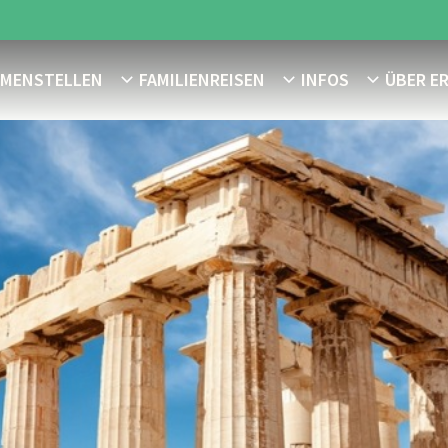
MMENSTELLEN
FAMILIENREISEN
INFOS
ÜBER E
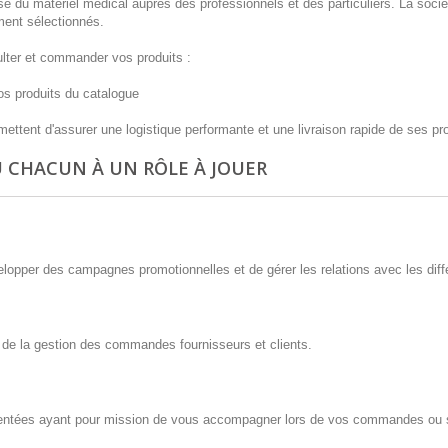
e du matériel médical auprès des professionnels et des particuliers. La soci
ment sélectionnés.
ulter et commander vos produits :
nos produits du catalogue
ttent d'assurer une logistique performante et une livraison rapide de ses pro
Ù CHACUN À UN RÔLE À JOUER
elopper des campagnes promotionnelles et de gérer les relations avec les diffé
 de la gestion des commandes fournisseurs et clients.
imentées ayant pour mission de vous accompagner lors de vos commandes ou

***

▶ **Task**
With the line containing "ulter et commander" as the start and the last line of the entries as the end, print that whole span exactly.

▶ **Answer to this problem**
ulter et commander vos produits :
nos produits du catalogue
ttent d'assurer une logistique performante et une livraison rapide de ses pro
Ù CHACUN À UN RÔLE À JOUER
elopper des campagnes promotionnelles et de gérer les relations avec les diffé
 de la gestion des commandes fournisseurs et clients.
imentées ayant pour mission de vous accompagner lors de vos commandes ou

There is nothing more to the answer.